RECORDS SHOWN Block Start

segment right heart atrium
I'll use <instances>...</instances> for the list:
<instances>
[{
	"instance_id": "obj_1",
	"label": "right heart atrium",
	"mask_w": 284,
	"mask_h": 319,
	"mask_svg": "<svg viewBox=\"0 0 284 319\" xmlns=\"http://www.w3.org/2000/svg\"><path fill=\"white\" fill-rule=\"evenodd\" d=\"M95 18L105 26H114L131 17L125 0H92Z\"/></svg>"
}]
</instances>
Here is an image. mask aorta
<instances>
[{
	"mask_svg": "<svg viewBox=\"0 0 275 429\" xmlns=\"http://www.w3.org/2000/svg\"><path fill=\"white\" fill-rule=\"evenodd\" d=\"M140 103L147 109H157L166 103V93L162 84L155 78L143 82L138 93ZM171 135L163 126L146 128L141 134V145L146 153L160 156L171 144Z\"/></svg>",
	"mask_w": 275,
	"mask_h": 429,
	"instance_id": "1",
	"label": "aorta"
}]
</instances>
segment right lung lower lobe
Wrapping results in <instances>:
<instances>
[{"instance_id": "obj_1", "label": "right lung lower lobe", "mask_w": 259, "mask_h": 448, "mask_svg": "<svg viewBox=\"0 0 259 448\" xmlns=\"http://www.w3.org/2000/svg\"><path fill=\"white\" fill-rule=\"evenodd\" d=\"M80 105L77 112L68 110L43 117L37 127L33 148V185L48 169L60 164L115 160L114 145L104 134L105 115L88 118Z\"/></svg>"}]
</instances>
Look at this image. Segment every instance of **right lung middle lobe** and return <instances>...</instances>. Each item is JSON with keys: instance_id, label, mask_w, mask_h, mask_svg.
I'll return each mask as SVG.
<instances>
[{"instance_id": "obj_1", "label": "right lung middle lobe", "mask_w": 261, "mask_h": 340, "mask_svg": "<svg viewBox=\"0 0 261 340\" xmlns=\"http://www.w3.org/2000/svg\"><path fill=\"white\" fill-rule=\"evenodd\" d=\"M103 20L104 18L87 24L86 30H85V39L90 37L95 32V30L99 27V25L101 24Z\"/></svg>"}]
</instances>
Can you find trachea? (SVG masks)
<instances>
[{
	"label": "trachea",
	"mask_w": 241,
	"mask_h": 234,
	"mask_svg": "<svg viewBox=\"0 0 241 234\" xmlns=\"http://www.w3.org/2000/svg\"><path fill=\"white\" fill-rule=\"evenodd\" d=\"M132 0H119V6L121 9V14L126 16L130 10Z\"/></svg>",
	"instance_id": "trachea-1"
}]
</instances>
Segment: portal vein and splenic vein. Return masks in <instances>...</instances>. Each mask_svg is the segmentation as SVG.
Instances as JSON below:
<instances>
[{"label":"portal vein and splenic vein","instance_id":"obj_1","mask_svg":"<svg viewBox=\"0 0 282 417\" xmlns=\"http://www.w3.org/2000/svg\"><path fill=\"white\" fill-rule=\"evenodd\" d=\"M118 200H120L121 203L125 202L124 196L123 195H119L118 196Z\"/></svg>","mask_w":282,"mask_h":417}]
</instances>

RECORDS SHOWN Block End

TASK DETAILS: Copy the data above in its entirety, exactly as given.

WRITTEN SOLUTION:
segment right heart atrium
I'll use <instances>...</instances> for the list:
<instances>
[{
	"instance_id": "obj_1",
	"label": "right heart atrium",
	"mask_w": 284,
	"mask_h": 319,
	"mask_svg": "<svg viewBox=\"0 0 284 319\" xmlns=\"http://www.w3.org/2000/svg\"><path fill=\"white\" fill-rule=\"evenodd\" d=\"M95 18L105 26H114L131 17L125 0H92Z\"/></svg>"
}]
</instances>
Here is an image. mask aorta
<instances>
[{
	"mask_svg": "<svg viewBox=\"0 0 275 429\" xmlns=\"http://www.w3.org/2000/svg\"><path fill=\"white\" fill-rule=\"evenodd\" d=\"M140 103L147 109H157L166 103V93L162 84L155 78L143 82L138 93ZM171 135L163 126L146 128L141 134V145L146 153L160 156L171 144Z\"/></svg>",
	"mask_w": 275,
	"mask_h": 429,
	"instance_id": "1",
	"label": "aorta"
}]
</instances>
segment right lung lower lobe
Wrapping results in <instances>:
<instances>
[{"instance_id": "obj_1", "label": "right lung lower lobe", "mask_w": 259, "mask_h": 448, "mask_svg": "<svg viewBox=\"0 0 259 448\" xmlns=\"http://www.w3.org/2000/svg\"><path fill=\"white\" fill-rule=\"evenodd\" d=\"M80 105L77 112L68 110L43 117L37 127L33 148V185L48 169L60 164L115 160L114 145L104 134L105 115L88 118Z\"/></svg>"}]
</instances>
Look at this image. Segment every instance of **right lung middle lobe** and return <instances>...</instances>. Each item is JSON with keys: instance_id, label, mask_w, mask_h, mask_svg.
I'll return each mask as SVG.
<instances>
[{"instance_id": "obj_1", "label": "right lung middle lobe", "mask_w": 261, "mask_h": 340, "mask_svg": "<svg viewBox=\"0 0 261 340\" xmlns=\"http://www.w3.org/2000/svg\"><path fill=\"white\" fill-rule=\"evenodd\" d=\"M103 20L104 18L87 24L86 30H85V39L90 37L95 32V30L99 27V25L101 24Z\"/></svg>"}]
</instances>
Can you find trachea? (SVG masks)
<instances>
[{
	"label": "trachea",
	"mask_w": 241,
	"mask_h": 234,
	"mask_svg": "<svg viewBox=\"0 0 241 234\" xmlns=\"http://www.w3.org/2000/svg\"><path fill=\"white\" fill-rule=\"evenodd\" d=\"M132 0H119V6L121 9V14L126 16L130 10Z\"/></svg>",
	"instance_id": "trachea-1"
}]
</instances>
Segment: portal vein and splenic vein. Return masks in <instances>...</instances>. Each mask_svg is the segmentation as SVG.
Instances as JSON below:
<instances>
[{"label":"portal vein and splenic vein","instance_id":"obj_1","mask_svg":"<svg viewBox=\"0 0 282 417\" xmlns=\"http://www.w3.org/2000/svg\"><path fill=\"white\" fill-rule=\"evenodd\" d=\"M118 200H120L121 203L125 202L124 196L123 195H119L118 196Z\"/></svg>","mask_w":282,"mask_h":417}]
</instances>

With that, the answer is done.